MINAHAN AND SHAPIRO, P.C.
ATTORNEYS AT LAW
165 SOUTH UNION BOULEVARD
LAKEWOOD, COLORADO 80228
LAW FIRM NEWS
Our Regular Reminder
This is a reminder to all our union clients of the various services available through our firm. Most of our retainer agreements provide for unlimited legal advice, on-site visits and filing and processing of unfair labor practice charges. Please do not hesitate to contact us if you would like to have one of us conduct training, meet with employees or review a case for arbitration or MSPB. We are also just a phone call or a fax away if you need help or feedback researching any legal issue on federal sector employment.
New ADR Legislation
On October 30, 1998, Congress passed the "Alternative Dispute Resolution Act of 1998", Public Law 105-315. The Act encourages the use of arbitration as an alternative to federal district court lawsuits. This is an excellent idea which could save a considerable amount of time and money, especially for federal employees who wish to pursue discrimination claims in court. The Act requires the consent of both parties. A significant weakness in the Act is that either party has the right to request a trial once the arbitration award is issued, thus preventing the arbitration award from becoming final and binding if one party is dissatisfied with it.
As noted in last month's newsletter, the Supreme Court on March 3, 1999, reversed a decision by the Fourth Circuit which had said there was no statutory right for a union to initiate mid-term bargaining. The decision was reported at 37 GERR 288. It is a strange decision. It was decided by a close 5-4 vote. The majority opinion finds that the language of the statute itself is completely unclear. This surprises us, as we think the statute plainly requires either party to bargain at any time upon the request of the other. The court said that the statute could be interpreted almost any way. Based on this, the court sent the case back to FLRA since FLRA is the primary agency charged with interpreting the statute. This basically leaves it up to FLRA to decide whether unions have a right to initiate bargaining during the life of a labor contract. This is troubling given the shifting political views of FLRA over the years. We can expect the question to be answered in diametrically opposite ways in the years to come depending on the composition of the three member authority.
New FLRA Decisions
In Air Force Flight Test Center, 52 FLRA 21 (1999) the Authority upheld the award of retroactive promotion with back pay in a duty to bargain case. The agency unilaterally eliminated career ladder promotions. The Authority found that part of the remedy should include retroactive promotions with back pay for those employees who would have been noncompetitively promoted under the career ladder policy. . . In another case involving back pay, the Authority disapproved the award of back pay for lost overtime in VA Medical Center, Coatsville, Pennsylvania, 55 FLRA 23 (1999). This was not a case where the agency neglected to rotate overtime assignments among bargaining unit employees according to the overtime roster. Rather, the agency decided not to use the roster at all and to have supervisors perform the overtime work. An arbitrator found that this violated the contract and awarded back pay to the bargaining unit employees who would have performed the work. The Authority concluded that the assignment of the work to supervisors instead of bargaining unit employees was a management right and so the back pay award was improper.

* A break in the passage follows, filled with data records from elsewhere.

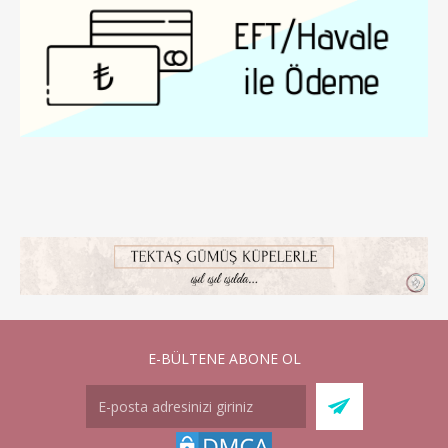
E-BÜLTENE ABONE OL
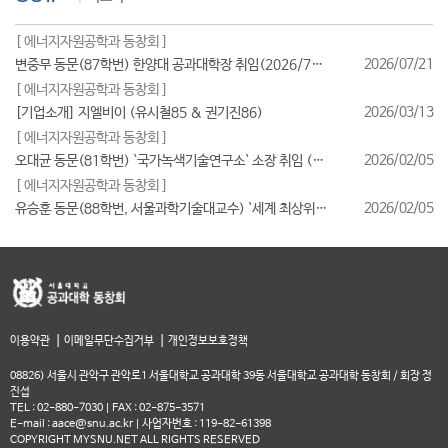
[ 에너지자원공학과 동창회 ]
2026/07/21
변중무 동문(87학번) 한양대 공과대학장 취임(2026/7/1일자)
[ 에너지자원공학과 동창회 ]
2026/03/13
[기업소개] 지엘비이 (유시철85 & 권기진86)
[ 에너지자원공학과 동창회 ]
2026/02/05
오대균 동문(81학번) `국가녹색기술연구소` 소장 취임 (2026/2월)
[ 에너지자원공학과 동창회 ]
2026/02/05
유승훈 동문(88학번, 서울과학기술대교수) `세계 최상위 연구자 2025` 등재
|
|
이용약관
이메일무단수집거부
개인정보보호정책
08826) 서울시 관악구 관악로1 서울대학교 공과대학 39동 서울대학교 공과대학 동창회 / 회장 정
진섭
TEL : 02-880-7030 | FAX : 02-875-3571
E-mail : aace@snu.ac.kr | 사업자번호 : 119-82-61398
COPYRIGHT MYSNU.NET ALL RIGHTS RESERVED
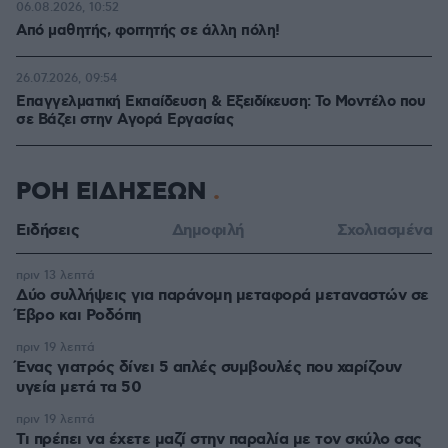
06.08.2026, 10:52
Από μαθητής, φοιτητής σε άλλη πόλη!
26.07.2026, 09:54
Επαγγελματική Εκπαίδευση & Εξειδίκευση: Το Mοντέλο που
σε Bάζει στην Aγορά Eργασίας
ΡΟΗ ΕΙΔΗΣΕΩΝ
Ειδήσεις
Δημοφιλή
Σχολιασμένα
πριν 13 λεπτά
Δύο συλλήψεις για παράνομη μεταφορά μεταναστών σε
Έβρο και Ροδόπη
πριν 19 λεπτά
Ένας γιατρός δίνει 5 απλές συμβουλές που χαρίζουν
υγεία μετά τα 50
πριν 19 λεπτά
Τι πρέπει να έχετε μαζί στην παραλία με τον σκύλο σας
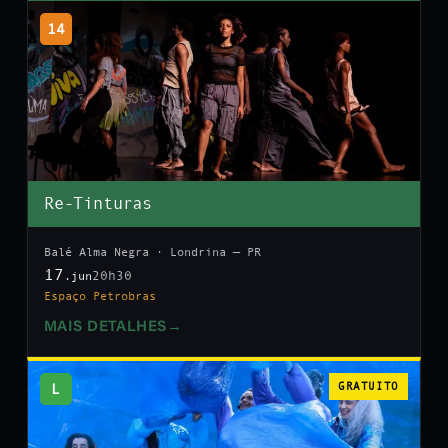
14
Re-Tinturas
Balé Alma Negra · Londrina — PR
17
20h30
.jun
Espaço Petrobras
MAIS DETALHES
→
L
GRATUITO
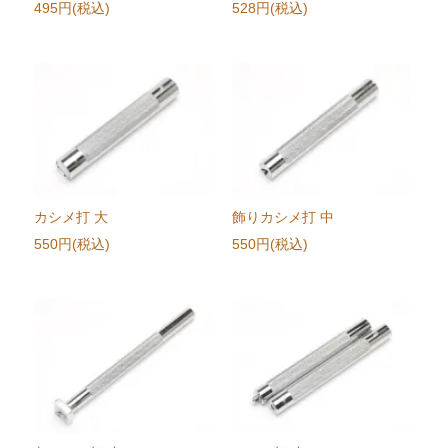
495円(税込)
528円(税込)
カシメ打 大
飾りカシメ打 中
550円(税込)
550円(税込)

In Glover v. South Carolina, 79 FEP Cases 276 (4th Cir. 1999) the court determined that the protection for employees who testify in EEO proceedings is absolute. During a deposition, an employee accused a management official of destruction of documents, waste of funds, and dishonestly. The employee was then reprimanded. The court found that it did not matter whether the employee's testimony was false or outrageous; she was absolutely protected for statements made during the deposition because that was part of her participation in the processing of the EEO case. . . Jones v. Corrections Corp., 8 AD Cases 1561 (D.Kan. 1998) is an interesting case on drug testing. The employee tested positive for marijuana on a random drug test and then refused the "accommodation" of enrollment in a drug program, on the basis that he didn't have a drug problem and the test was erroneous. The court ruled that he had a right to pursue a lawsuit on the basis that he was "regarded as" having a handicapping condition under the Americans with Disabilities Act. The court cautioned that the employee will be required to show that the employer's belief that he was a drug user was mistaken.

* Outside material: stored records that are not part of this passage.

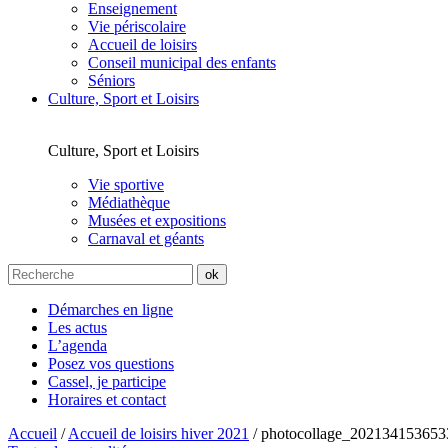
Enseignement
Vie périscolaire
Accueil de loisirs
Conseil municipal des enfants
Séniors
Culture, Sport et Loisirs
Culture, Sport et Loisirs
Vie sportive
Médiathèque
Musées et expositions
Carnaval et géants
Démarches en ligne
Les actus
L’agenda
Posez vos questions
Cassel, je participe
Horaires et contact
Accueil
/
Accueil de loisirs hiver 2021
/
photocollage_202134153653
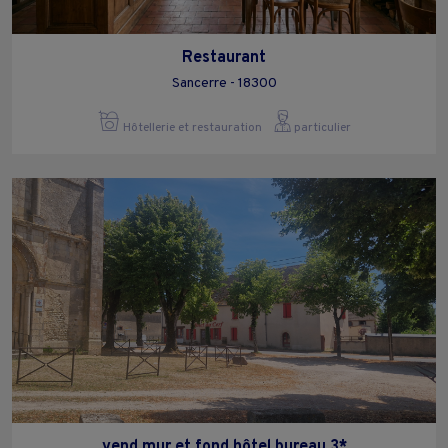
Restaurant
Sancerre - 18300
Hôtellerie et restauration
particulier
vend mur et fond hôtel bureau 3*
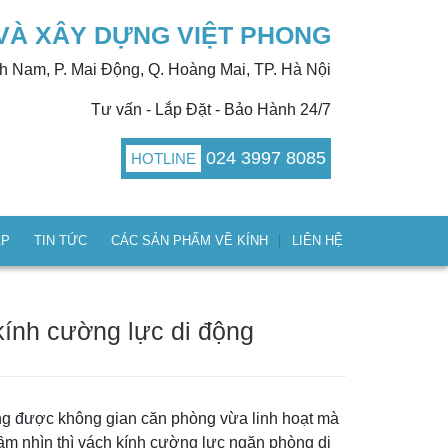
VÀ XÂY DỰNG VIỆT PHONG
nh Nam, P. Mai Động, Q. Hoàng Mai, TP. Hà Nội
Tư vấn - Lắp Đặt - Bảo Hành 24/7
024 3997 8085
HOTLINE
ÁP
TIN TỨC
CÁC SẢN PHẨM VỀ KÍNH
LIÊN HỆ
ính cường lực di động
ng được không gian căn phòng vừa linh hoạt mà
ầm nhìn thì vách kính cường lực ngăn phòng di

It continues to be almost impossible to do anything about the denial of a security clearance. In Ryan v. Reno, 37 GERR 312 (D.C. Cir. 1999) the court dismissed a civil rights lawsuit because it involved a security clearance determination. The case involved four applicants for employment with the Justice Department. They were denied security clearances and job offers to them were withdrawn, they said, because of their national origin. The court ruled that it cannot ask the government to provide a legitimate non-discriminatory reason for its action without violating the Supreme Court's command in Egan v. Dept. of the Navy, that security clearance denials are not open to review.